- Work instruction:
Search the material below for the word "façades". Copy every line that has it.

- The data:

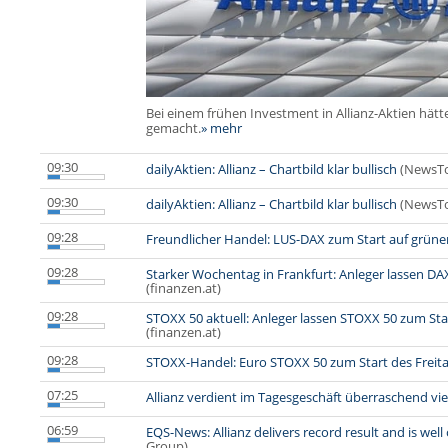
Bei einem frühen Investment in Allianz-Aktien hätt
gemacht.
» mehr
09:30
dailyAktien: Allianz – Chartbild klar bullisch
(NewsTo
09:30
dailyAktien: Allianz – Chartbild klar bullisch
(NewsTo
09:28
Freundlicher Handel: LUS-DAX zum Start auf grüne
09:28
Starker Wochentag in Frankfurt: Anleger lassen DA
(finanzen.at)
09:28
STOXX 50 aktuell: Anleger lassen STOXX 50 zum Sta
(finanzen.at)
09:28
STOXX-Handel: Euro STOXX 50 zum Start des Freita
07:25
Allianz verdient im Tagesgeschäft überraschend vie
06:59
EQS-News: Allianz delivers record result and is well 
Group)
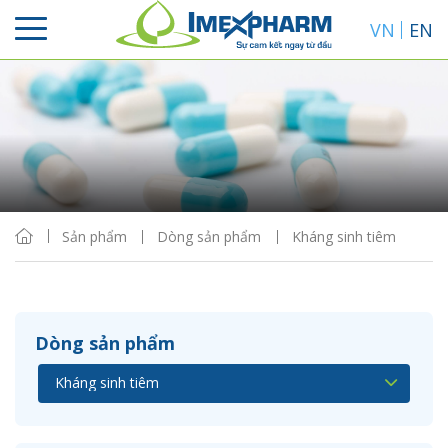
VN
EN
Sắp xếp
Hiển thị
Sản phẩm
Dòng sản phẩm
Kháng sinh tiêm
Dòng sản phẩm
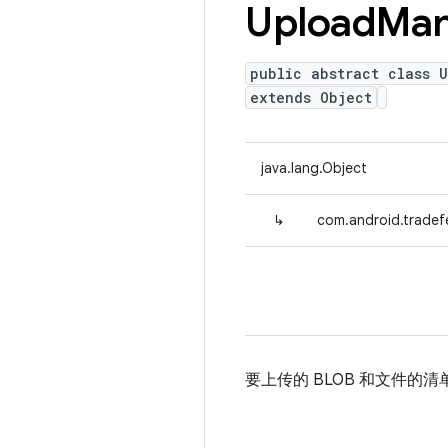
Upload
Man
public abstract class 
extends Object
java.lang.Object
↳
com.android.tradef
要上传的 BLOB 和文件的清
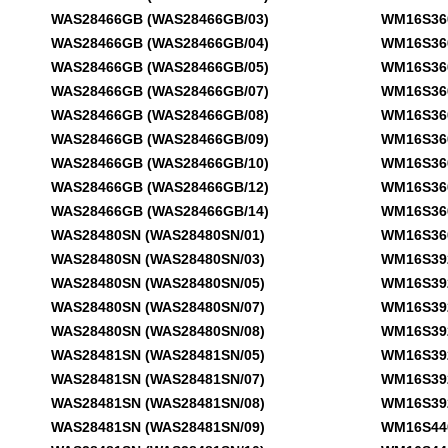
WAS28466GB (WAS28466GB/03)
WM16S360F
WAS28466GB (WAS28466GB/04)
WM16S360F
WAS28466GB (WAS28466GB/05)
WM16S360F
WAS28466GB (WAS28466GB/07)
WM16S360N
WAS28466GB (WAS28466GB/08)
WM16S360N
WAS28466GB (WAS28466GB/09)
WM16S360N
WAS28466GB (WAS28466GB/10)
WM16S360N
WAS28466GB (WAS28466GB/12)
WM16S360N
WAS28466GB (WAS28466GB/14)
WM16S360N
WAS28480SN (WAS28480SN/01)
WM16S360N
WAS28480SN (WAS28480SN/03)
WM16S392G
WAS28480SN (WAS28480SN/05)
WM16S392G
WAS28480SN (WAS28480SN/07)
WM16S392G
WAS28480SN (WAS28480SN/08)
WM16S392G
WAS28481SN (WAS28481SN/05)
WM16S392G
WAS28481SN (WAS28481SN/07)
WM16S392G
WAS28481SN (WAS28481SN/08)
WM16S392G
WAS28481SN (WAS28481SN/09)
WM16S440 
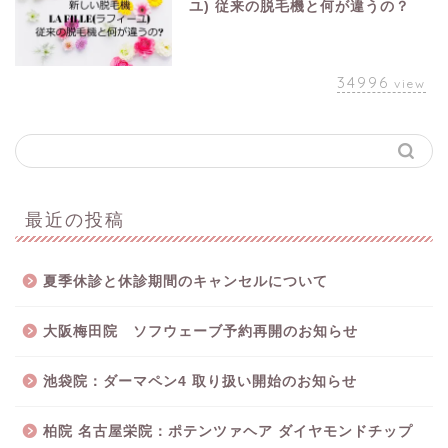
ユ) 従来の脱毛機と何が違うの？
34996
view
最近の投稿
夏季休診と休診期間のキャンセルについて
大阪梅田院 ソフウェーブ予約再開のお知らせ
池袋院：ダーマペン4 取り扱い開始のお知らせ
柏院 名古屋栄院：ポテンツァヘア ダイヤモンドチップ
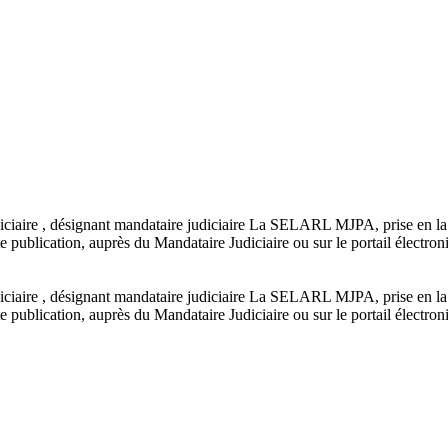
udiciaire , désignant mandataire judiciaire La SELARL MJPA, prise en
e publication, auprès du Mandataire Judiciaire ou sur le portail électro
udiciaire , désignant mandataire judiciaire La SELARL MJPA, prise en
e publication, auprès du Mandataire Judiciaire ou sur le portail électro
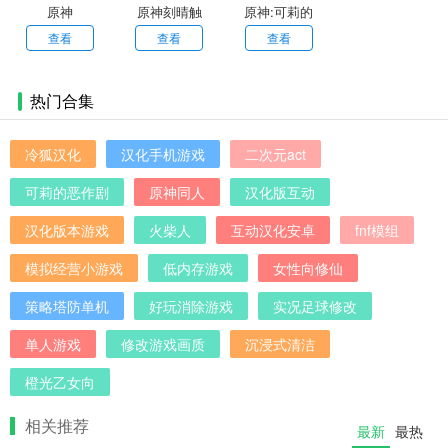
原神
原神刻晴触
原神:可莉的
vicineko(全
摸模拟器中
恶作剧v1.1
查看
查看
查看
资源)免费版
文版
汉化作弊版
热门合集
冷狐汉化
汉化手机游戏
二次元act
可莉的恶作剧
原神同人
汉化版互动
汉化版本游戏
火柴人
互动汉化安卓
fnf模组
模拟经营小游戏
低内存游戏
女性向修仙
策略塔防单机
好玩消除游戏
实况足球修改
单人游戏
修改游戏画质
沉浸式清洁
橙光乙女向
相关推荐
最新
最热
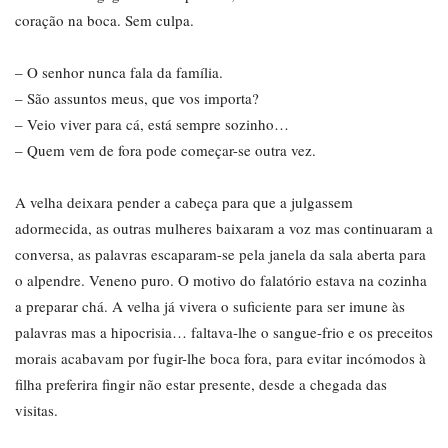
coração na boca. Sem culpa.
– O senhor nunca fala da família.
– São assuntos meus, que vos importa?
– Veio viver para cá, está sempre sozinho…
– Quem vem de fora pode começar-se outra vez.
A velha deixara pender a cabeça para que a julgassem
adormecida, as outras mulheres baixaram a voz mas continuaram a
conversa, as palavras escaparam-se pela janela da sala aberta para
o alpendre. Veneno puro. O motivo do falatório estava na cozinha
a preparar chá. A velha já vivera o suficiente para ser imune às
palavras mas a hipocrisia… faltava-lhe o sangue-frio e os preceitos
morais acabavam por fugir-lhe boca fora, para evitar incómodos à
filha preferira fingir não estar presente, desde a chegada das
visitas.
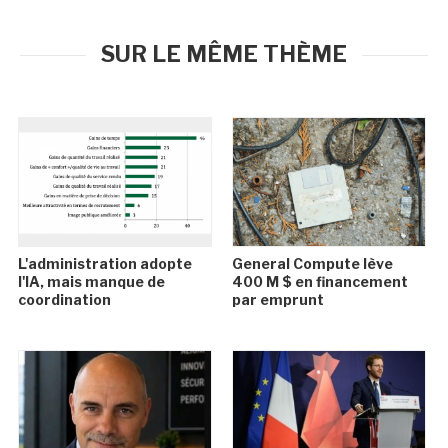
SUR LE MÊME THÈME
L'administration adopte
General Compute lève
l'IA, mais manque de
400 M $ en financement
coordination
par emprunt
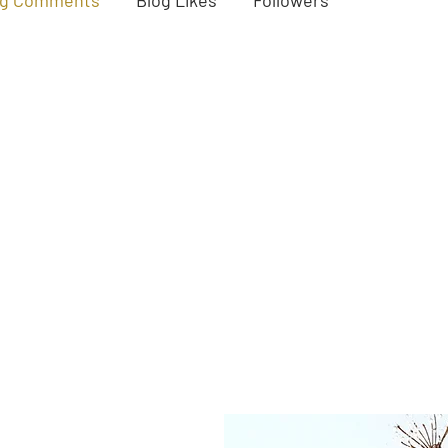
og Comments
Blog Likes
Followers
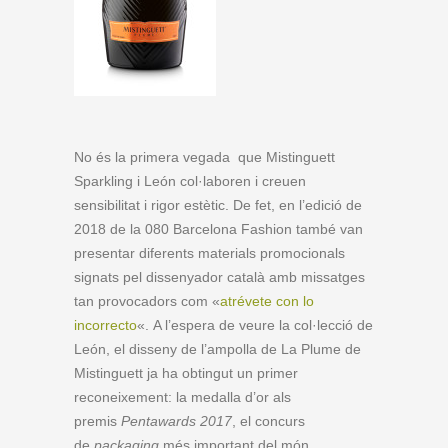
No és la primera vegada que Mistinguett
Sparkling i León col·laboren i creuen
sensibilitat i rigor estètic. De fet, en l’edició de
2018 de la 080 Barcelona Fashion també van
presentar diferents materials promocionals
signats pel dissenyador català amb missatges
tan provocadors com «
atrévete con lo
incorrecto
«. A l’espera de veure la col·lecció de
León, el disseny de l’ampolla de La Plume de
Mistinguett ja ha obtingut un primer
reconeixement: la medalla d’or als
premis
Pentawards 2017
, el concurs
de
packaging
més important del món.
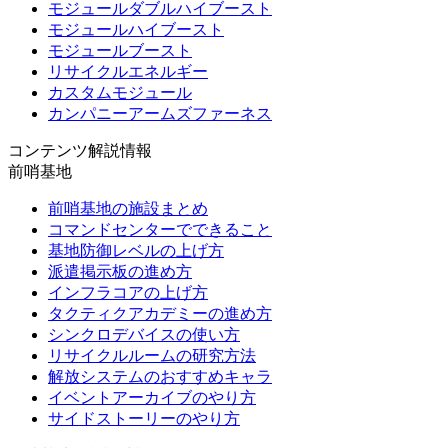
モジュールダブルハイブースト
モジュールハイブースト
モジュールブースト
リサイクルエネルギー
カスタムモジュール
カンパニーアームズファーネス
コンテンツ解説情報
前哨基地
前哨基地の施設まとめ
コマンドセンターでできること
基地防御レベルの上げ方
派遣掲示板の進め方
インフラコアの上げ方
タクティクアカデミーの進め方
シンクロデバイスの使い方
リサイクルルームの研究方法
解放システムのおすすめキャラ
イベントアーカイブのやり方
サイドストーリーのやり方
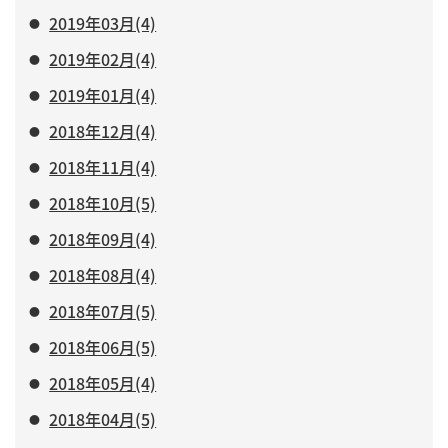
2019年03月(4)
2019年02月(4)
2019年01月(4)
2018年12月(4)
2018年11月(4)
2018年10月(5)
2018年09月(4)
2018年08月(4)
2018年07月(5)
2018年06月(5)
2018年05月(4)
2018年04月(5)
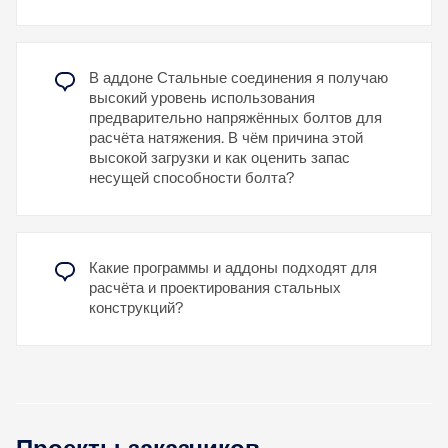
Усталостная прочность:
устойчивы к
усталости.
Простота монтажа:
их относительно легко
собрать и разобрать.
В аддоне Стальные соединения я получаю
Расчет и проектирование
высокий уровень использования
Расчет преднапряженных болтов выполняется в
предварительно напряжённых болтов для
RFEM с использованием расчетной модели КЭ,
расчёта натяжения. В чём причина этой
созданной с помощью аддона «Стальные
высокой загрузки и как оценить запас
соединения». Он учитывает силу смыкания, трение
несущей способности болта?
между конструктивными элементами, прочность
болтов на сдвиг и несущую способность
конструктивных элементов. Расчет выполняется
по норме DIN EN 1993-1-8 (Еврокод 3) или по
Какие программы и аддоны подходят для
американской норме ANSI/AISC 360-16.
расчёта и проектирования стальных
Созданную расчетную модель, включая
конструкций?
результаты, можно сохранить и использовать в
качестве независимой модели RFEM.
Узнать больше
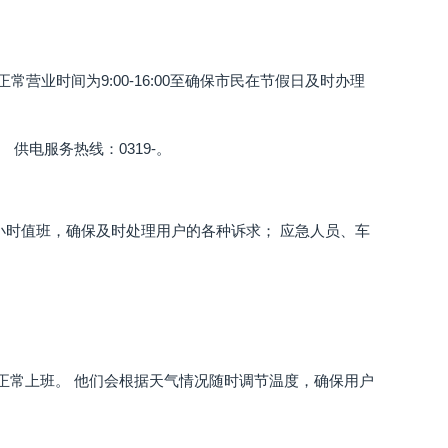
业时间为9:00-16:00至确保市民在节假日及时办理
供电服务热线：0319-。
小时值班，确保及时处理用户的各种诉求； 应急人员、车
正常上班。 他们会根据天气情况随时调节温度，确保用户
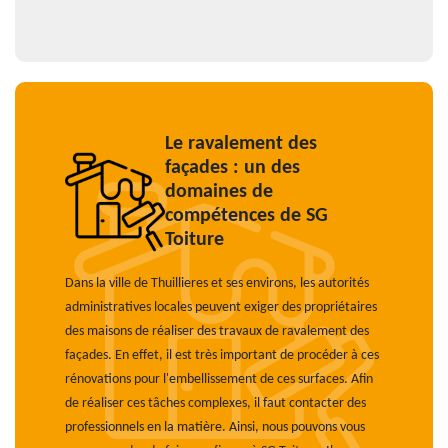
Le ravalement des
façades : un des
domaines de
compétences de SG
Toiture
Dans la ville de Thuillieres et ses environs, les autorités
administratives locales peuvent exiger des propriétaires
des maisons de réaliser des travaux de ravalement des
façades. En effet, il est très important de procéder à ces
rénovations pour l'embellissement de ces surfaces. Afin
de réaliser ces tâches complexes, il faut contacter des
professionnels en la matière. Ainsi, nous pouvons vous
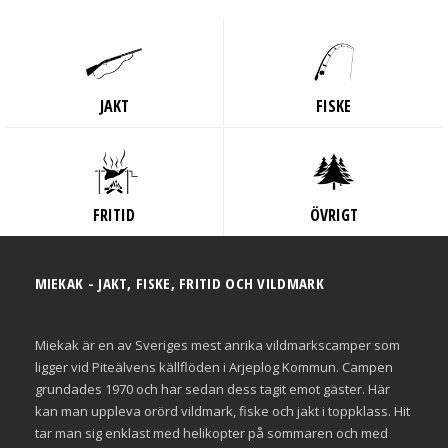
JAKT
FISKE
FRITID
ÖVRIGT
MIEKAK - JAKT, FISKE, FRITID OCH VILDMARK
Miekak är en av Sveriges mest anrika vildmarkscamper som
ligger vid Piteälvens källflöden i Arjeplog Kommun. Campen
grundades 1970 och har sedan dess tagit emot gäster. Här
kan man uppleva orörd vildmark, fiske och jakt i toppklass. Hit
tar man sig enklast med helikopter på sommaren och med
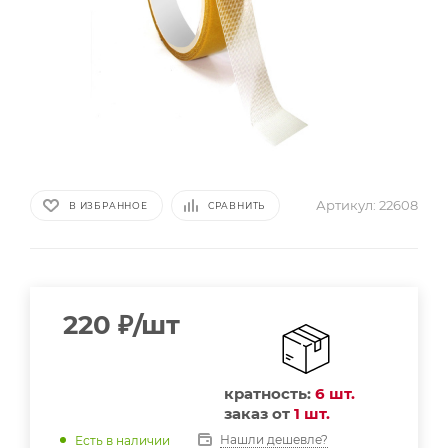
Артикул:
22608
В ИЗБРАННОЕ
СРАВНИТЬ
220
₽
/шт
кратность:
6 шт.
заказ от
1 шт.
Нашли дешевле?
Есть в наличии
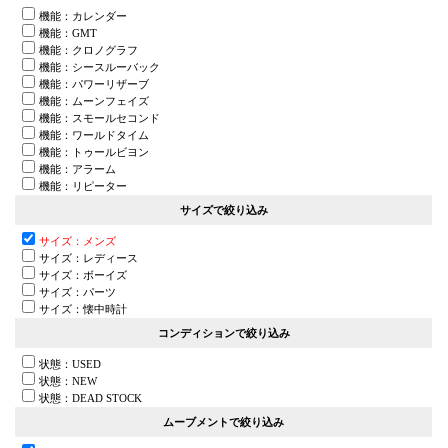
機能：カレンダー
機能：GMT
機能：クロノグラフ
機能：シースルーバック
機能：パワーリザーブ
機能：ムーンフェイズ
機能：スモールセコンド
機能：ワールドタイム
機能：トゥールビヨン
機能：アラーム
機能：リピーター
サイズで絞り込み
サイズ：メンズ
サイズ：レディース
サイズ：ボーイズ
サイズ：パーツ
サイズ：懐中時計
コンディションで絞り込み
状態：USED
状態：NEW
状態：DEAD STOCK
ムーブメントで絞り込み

- Task result:
façades : un des
façades. En effet, il est très important de procéder à ces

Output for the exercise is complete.